Cells detect signals from their microenvironment and respond accordingly, impacting signal transduction and gene expression. This further leads to modulating cellular activities such as proliferation, migration and differentiation. Such cellular dynamics are particularly prominent in embryonic development and cancer. Using these two contexts, we study the cellular and molecular mechanisms whereby the cellular microenvironment regulates cell growth and fate.

Embryo development

Embryogenesis is precisely controlled by various processes including gene expression, cell-cell interaction, cell differentiation and migration. Our current study focuses on genetic diseases, especially spliceosome syndromes which cause congenital skeletal abnormalities. Despite the requirement for the precise function of the spliceosome in all cells, mutations in the splicing machinery cause abnormal development only in specific tissues. One of the spliceosomal proteins, encoded by  SNRPB, is a core component of the major spliceosomal particles. Mutations in SNRPB are responsible for the Cerebro-cost-mandibular syndrome (Tooley et al., 2016 Am J Med Gen). We demonstrated that the expression of SNRPB is not ubiquitous during embryonic development, the loss-of-function affects chondrogenesis and osteogenesis in virto, and it modulates the Wnt and BMP pathways (Knill et al., 2024 FEBS J; Turner et al. 2023 Dev Dyn; Turner et al. 2020 J Anat). We also discussed the clinical phenotype of the syndrome in the anatomical aspect (Keeling et al. 2024 Clin Anat).

Figure 1. In vivo embryo studies. (A) A 2-day-old chick embryo. Beads soaked with proteins or chemical compounds were applied in the region indicated by the red arrow for further analysis. (B) An 8-day-old chick embryo was stained for cartilage with alcian blue, following the application of Dkk1 (a Wnt signal inhibitor) beads as shown in A. Arrows indicate proximal rib defects caused by the Wnt inhibitor. (Turner & Itasaki, DOI: 10.1111/joa.13144))

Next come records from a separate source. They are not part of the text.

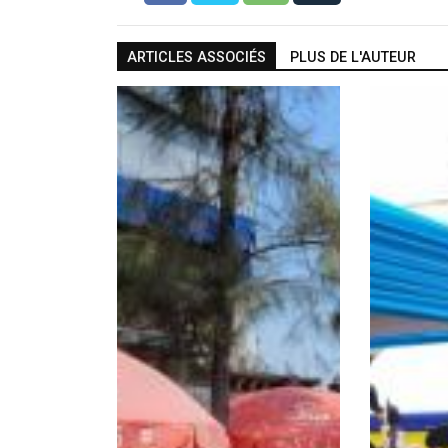
ARTICLES ASSOCIÉS
PLUS DE L'AUTEUR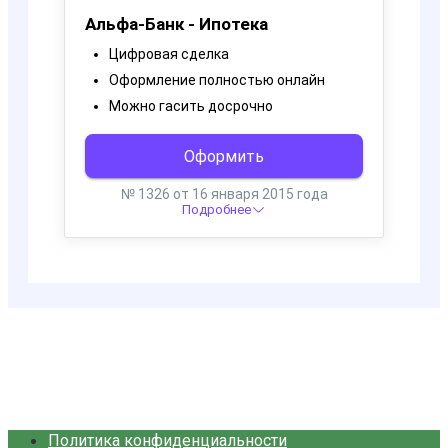
Политика конфиденциальности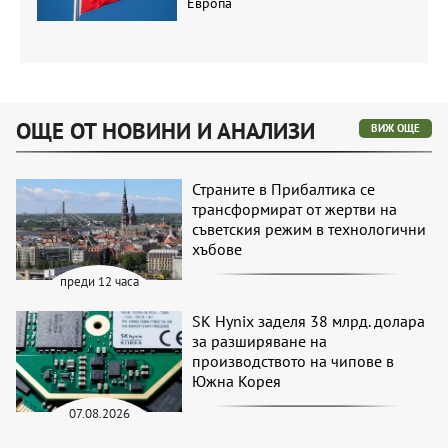
Европа
ОЩЕ ОТ НОВИНИ И АНАЛИЗИ
ВИЖ ОЩЕ
Страните в Прибалтика се
трансформират от жертви на
съветския режим в технологични
хъбове
преди 12 часа
SK Hynix заделя 38 млрд. долара
за разширяване на
производството на чипове в
Южна Корея
07.08.2026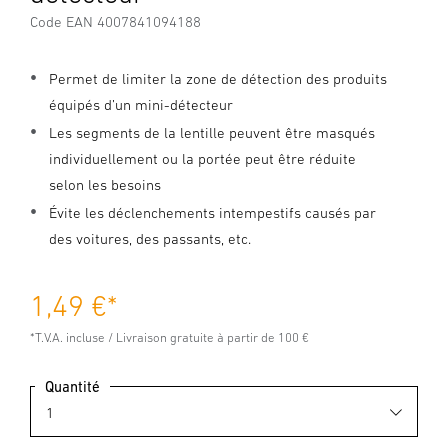
Code EAN 4007841094188
Permet de limiter la zone de détection des produits
équipés d’un mini-détecteur
Les segments de la lentille peuvent être masqués
individuellement ou la portée peut être réduite
selon les besoins
Évite les déclenchements intempestifs causés par
des voitures, des passants, etc.
1,49 €
*
*T.V.A. incluse / Livraison gratuite à partir de 100 €
Quantité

Impact of cancer microenvironment on stemness

The cellular microenvironment and the subsequent cell architecture have a profound impact on the way how cells receive signals and interpret them. One example is that Wnt/β-catenin signal transduction differs significantly depending on the epithelial or mesenchymal morphology  (Howard et al. 2011 PLoS One). Another example is whether the cells are on a stiff or soft scaffold. These are the key to understanding how complex tissues such as developing embryos as well as adult tissues in normal and pathological conditions, regulate cellular activities. To investigate the scaffold-dependent and independent growth differences, we employ a newly developed liquid-culture system (Abe-Fukasawa et al. 2018 Sci Rep). We demonstrated that cancer spheroids exhibit suppressed PI3K/Akt pathway activities when grown in the liquid without a scaffold of extracellular matrices (Abe-Fukasawa et al. 2021 FEBS J). Our current study is on the impact of such physical microenvironment in cancer spheroids on the acquisition of stemness features, that are clinically important in drug resistance and tumour relapse. 

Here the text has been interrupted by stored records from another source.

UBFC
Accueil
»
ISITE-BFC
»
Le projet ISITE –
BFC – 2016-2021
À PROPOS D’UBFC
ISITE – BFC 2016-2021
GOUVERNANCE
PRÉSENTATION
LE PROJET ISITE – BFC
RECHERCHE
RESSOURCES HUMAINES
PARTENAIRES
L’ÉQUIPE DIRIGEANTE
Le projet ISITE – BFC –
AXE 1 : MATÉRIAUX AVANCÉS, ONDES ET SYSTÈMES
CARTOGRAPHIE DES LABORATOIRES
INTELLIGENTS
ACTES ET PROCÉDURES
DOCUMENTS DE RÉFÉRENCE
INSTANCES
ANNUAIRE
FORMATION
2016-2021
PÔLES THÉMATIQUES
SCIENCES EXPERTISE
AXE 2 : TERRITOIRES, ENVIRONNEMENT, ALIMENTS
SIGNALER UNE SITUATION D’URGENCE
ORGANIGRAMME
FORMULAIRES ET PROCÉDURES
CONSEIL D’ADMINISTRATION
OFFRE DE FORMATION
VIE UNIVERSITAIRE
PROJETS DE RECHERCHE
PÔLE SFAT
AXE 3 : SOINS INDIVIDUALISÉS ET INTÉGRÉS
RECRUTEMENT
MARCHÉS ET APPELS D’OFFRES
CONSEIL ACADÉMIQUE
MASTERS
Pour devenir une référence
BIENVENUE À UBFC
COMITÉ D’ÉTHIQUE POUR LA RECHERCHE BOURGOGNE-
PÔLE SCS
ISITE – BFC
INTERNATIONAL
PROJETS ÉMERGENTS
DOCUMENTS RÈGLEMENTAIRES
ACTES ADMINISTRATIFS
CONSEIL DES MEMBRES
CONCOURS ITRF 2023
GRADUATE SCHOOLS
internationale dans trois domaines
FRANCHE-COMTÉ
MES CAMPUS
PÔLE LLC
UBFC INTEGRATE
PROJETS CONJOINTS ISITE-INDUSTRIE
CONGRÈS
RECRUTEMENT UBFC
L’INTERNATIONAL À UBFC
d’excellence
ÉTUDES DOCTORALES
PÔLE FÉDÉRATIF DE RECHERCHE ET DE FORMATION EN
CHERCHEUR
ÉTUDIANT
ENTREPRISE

Figure 2. Cancer spheroids in vitro. Breast cancer cells MCF7 were grown in 3D to form spheroids in vitro, in the gel matrix (A) or medium (B), and stained for p-Ezrin (green, marking apical cell membrane), β1-Integrin (red, marking basal cell membrane) and nuclei (blue). In the spheroid grown in the gel matrix (A), the basal membrane is outward-facing, whereas the liquid-cultured spheroid (B) shows the apical membrane on the surface. (Abe-Fukasawa et al., DOI: 10.1111/febs.15867)

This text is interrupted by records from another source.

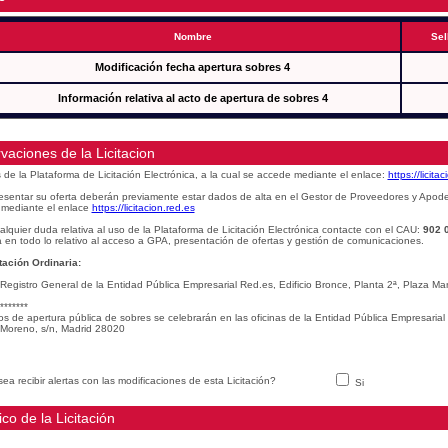
Nombre
Sel
Modificación fecha apertura sobres 4
Información relativa al acto de apertura de sobres 4
vaciones de la Licitacion
s de la Plataforma de Licitación Electrónica, a la cual se accede mediante el enlace:
https://licita
esentar su oferta deberán previamente estar dados de alta en el Gestor de Proveedores y Apod
mediante el enlace
https://licitacion.red.es
alquier duda relativa al uso de la Plataforma de Licitación Electrónica contacte con el CAU:
902 
 en todo lo relativo al acceso a GPA, presentación de ofertas y gestión de comunicaciones.
ación Ordinaria:
 Registro General de la Entidad Pública Empresarial Red.es, Edificio Bronce, Planta 2ª, Plaza 
*******
os de apertura pública de sobres se celebrarán en las oficinas de la Entidad Pública Empresarial
Moreno, s/n, Madrid 28020
ea recibir alertas con las modificaciones de esta Licitación?
Si
ico de la Licitación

Interaction of cancer cells with non-cancerous cells

Some years ago we developed a time-lapse monitoring of cell-cell interaction in 3D (Ivers et al. 2014 Cancer Cell Int; Scholz and Itasaki, 2016 Methods Mol Biol). We revealed that spheroids move dynamically in the matrix by spinning and rotating, like the earth rotates on its axis while orbiting. Furthermore, when cancer cells encounter non-cancer (normal) cells, cancer cells show aggressive behaviour leading to the engulfing and killing of non-cancer cells. The effective attacking depends on the ratio of cancerous and non-cancer cell populations: when cancer cells are dominant, they effectively cooperate to attack non-cancer cells, whereas a minority of cancer cells do not effectively kill non-cancer cells. We are now applying this method to the interaction between cancer cells and immune cells, aiming to elucidate the mechanism that impacts the efficacy of cancer immunotherapy. 

Figure 3. Interaction of cancer cells with non-cancerous cells. Co-culture of MDCK (red, epithelial, non-cancerous) and MDA-MB-231 (green, breast cancer) cell spheroids were grown in the 3D gel matrix. The two red spheroids are engulfed by highly motile green cancer cells. For time-lapse movies, see Ivers et al., DOI: 10.1186/s12935-014-0108-6.